St. ALLEN, with the township of ZELAH, is a parish and a straggling village, 4 ¾ miles from Truro station of the West Cornwall railway, and 1½ from the turnpike road from Truro to Zelah, in the western division of the county, hundred, of Powder, Truro union and County Court District, rural deanary of Powder, archdeaconry of Cornwall and diocese of Exeter, and is situated on the river St. Allen.

The church of St. Allen is an ancient edifice chiefly in the perpendicular style: it consists of a chancel, nave, aisles, and porch, with a square tower having 3 bells, and surmounted with a minaret on the north-east corner, and contains and ancient monument to the MARTEN family, of Trefronick, dated 1626.

The register dates from the year 1680. The living is a rectory, endowed in 1314, yearly value £147, with residence and 118 acres of glebe land, in the patronage of the Bishop of Exeter, and held by the Rev. George MORRIS, M.A. of Balliol College, Oxford.

The lay impropriator, Viscount FALMOUTH, receives £271 5s tithe-rent-charge. There are Sunday schools, those of the church held at St Allen, and the Methodist at Zelah.

A fair for cattle is held at Zelah in May; and St. Allen Feast is held on Rogration Sunday. The lord of the manor is the Bishop of Exeter, and the chief landowners are C.T.H. HAWKINS, Esq., of Trewithian, and Charles PRIDEAUX-BRUNE Esq., of Padstow.
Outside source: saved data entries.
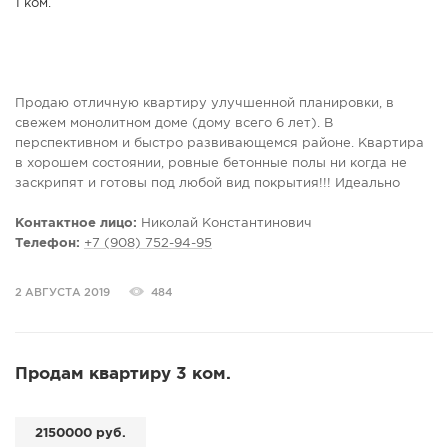
Продаю отличную квартиру улучшенной планировки, в
свежем монолитном доме (дому всего 6 лет). В
перспективном и быстро развивающемся районе. Квартира
в хорошем состоянии, ровные бетонные полы ни когда не
заскрипят и готовы под любой вид покрытия!!! Идеально
ровные стены и потолки не потребуют дополнительных
вложений при ремонте, который в этой квартире и так
Контактное лицо:
Николай Константинович
сделан всего два года назад, так что можно сразу же
Телефон:
+7 (908) 752-94-95
заехать и жить!!! Светлая комната почти квадратной формы
довольно вместительная. Большая кухня 10 кв.м. разместить
2 АВГУСТА 2019
484
большую дружную компанию и при желании может стать
второй комнатой. Сантехника вся новая. Газ, свет и вода всё
по счётчикам. Так же большим плюсом будет собственное
АГВ которое не только позволит хорошо сэкономить на
Продам квартиру 3 ком.
коммунальных платежах, но и не оставит Вас без горячей
воды летом и не даст Вам замерзнуть весной и осенью когда
уже холодно, а отопление ещё не дали!!! Дом
2150000 руб.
The soil is loamy; the subsoil of a slaty nature. The crops are chiefly wheat, barley oats and turnips. The acreage is 3,501; rateable value, £3,175; and the population of this parish in 1871 was 774.

The township, of ZELAH is 1 ¾ miles north west from St. Allen. The Wesleyan and Bible Christian chapels are situated here.

Letters through Truro, which is the nearest money order office.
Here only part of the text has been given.